Records:
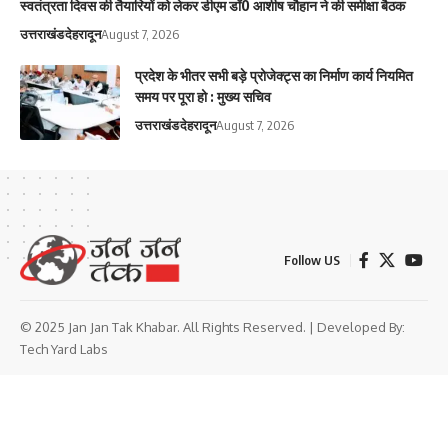
स्वतंत्रता दिवस की तैयारियों को लेकर डीएम डॉ0 आशीष चौहान ने की समीक्षा बैठक
उत्तराखंड
देहरादून
August 7, 2026
प्रदेश के भीतर सभी बड़े प्रोजेक्ट्स का निर्माण कार्य नियमित
समय पर पूरा हो : मुख्य सचिव
उत्तराखंड
देहरादून
August 7, 2026
Follow US
© 2025 Jan Jan Tak Khabar. All Rights Reserved. | Developed By:
Tech Yard Labs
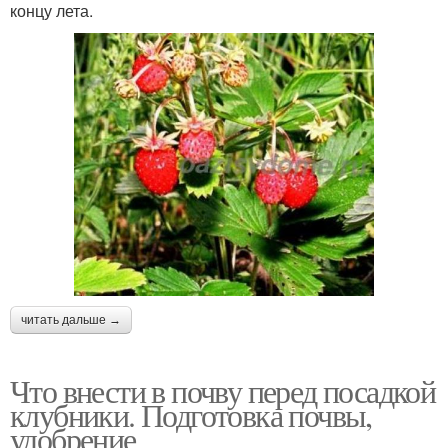
концу лета.
читать дальше →
Что внести в почву перед посадкой
клубники. Подготовка почвы,
удобрение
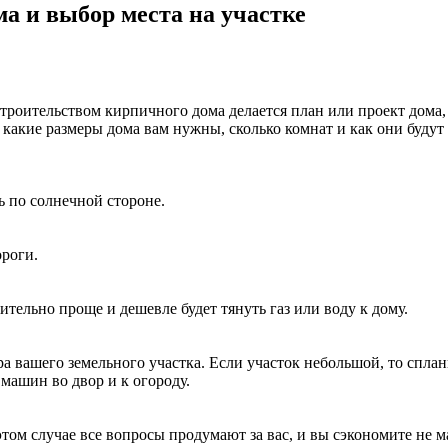
а и выбор места на участке
строительством кирпичного дома делается план или проект дома,
 какие размеры дома вам нужны, сколько комнат и как они будут 
ь по солнечной стороне.
ороги.
тельно проще и дешевле будет тянуть газ или воду к дому.
а вашего земельного участка. Если участок небольшой, то сплан
 машин во двор и к огороду.
 этом случае все вопросы продумают за вас, и вы сэкономите не 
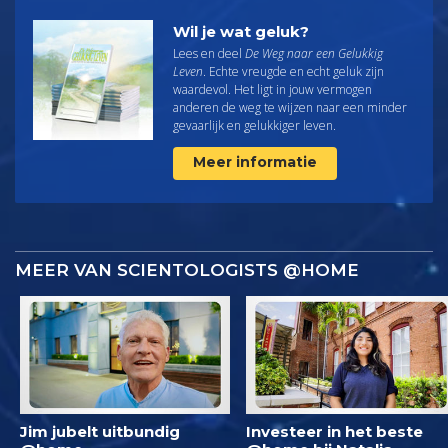
Wil je wat geluk?
Lees en deel
De Weg naar een Gelukkig
Leven
. Echte vreugde en echt geluk zijn
waardevol. Het ligt in jouw vermogen
anderen de weg te wijzen naar een minder
gevaarlijk en gelukkiger leven.
Meer informatie
MEER VAN SCIENTOLOGISTS @HOME
Jim jubelt uitbundig
Investeer in het beste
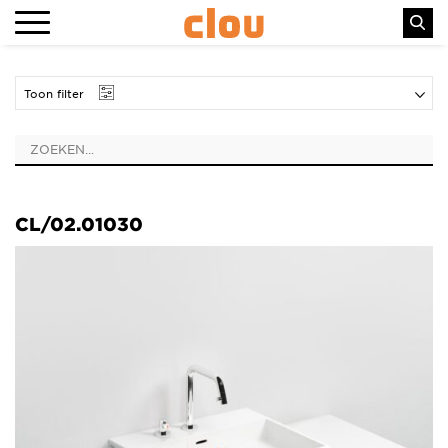
Toon filter
CL/02.01030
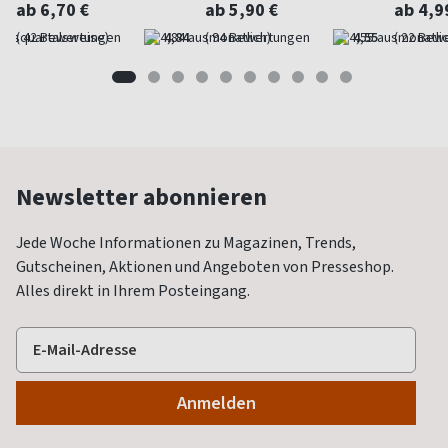
ab 6,70 €
ab 5,90 €
ab 4,9
(quartalsweise)
4,84
(monatlich)
4,55
(monatlic
Newsletter abonnieren
Jede Woche Informationen zu Magazinen, Trends,
Gutscheinen, Aktionen und Angeboten von Presseshop.
Alles direkt in Ihrem Posteingang.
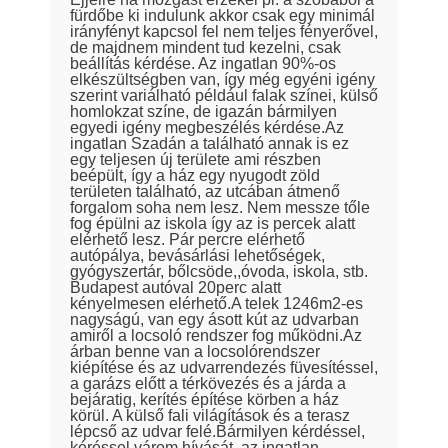
fürdőbe ki indulunk akkor csak egy minimál
irányfényt kapcsol fel nem teljes fényerővel,
de majdnem mindent tud kezelni, csak
beállítás kérdése. Az ingatlan 90%-os
elkészültségben van, így még egyéni igény
szerint variálható például falak színei, külső
homlokzat színe, de igazán bármilyen
egyedi igény megbeszélés kérdése.Az
ingatlan Szadán a található annak is ez
egy teljesen új területe ami részben
beépült, így a ház egy nyugodt zöld
területen található, az utcában átmenő
forgalom soha nem lesz. Nem messze tőle
fog épülni az iskola így az is percek alatt
elérhető lesz. Pár percre elérhető
autópálya, bevásárlási lehetőségek,
gyógyszertár, bőlcsöde,,óvoda, iskola, stb.
Budapest autóval 20perc alatt
kényelmesen elérhető.A telek 1246m2-es
nagyságú, van egy ásott kút az udvarban
amiről a locsoló rendszer fog működni.Az
árban benne van a locsolórendszer
kiépítése és az udvarrendezés füvesítéssel,
a garázs előtt a térkövezés és a járda a
bejáratig, kerítés építése körben a ház
körül. A külső fali világítások és a terasz
lépcső az udvar felé.Bármilyen kérdéssel,
kéréssel várom hívását, az ingatlan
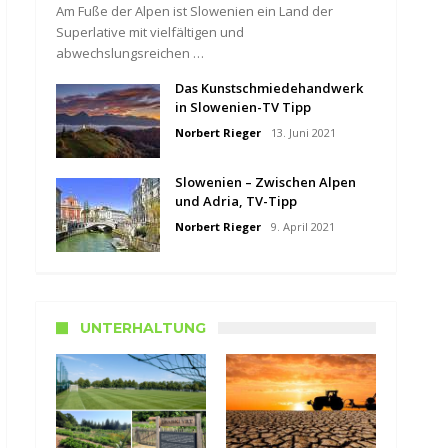
Am Fuße der Alpen ist Slowenien ein Land der
Superlative mit vielfältigen und
abwechslungsreichen …
Das Kunstschmiedehandwerk
in Slowenien-TV Tipp
Norbert Rieger
13. Juni 2021
Slowenien – Zwischen Alpen
und Adria, TV-Tipp
Norbert Rieger
9. April 2021
UNTERHALTUNG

What you are asked to do: The word "igény" appears in some of the lines above. Copy those lines.

Result of the task:
elkészültségben van, így még egyéni igény
egyedi igény megbeszélés kérdése.Az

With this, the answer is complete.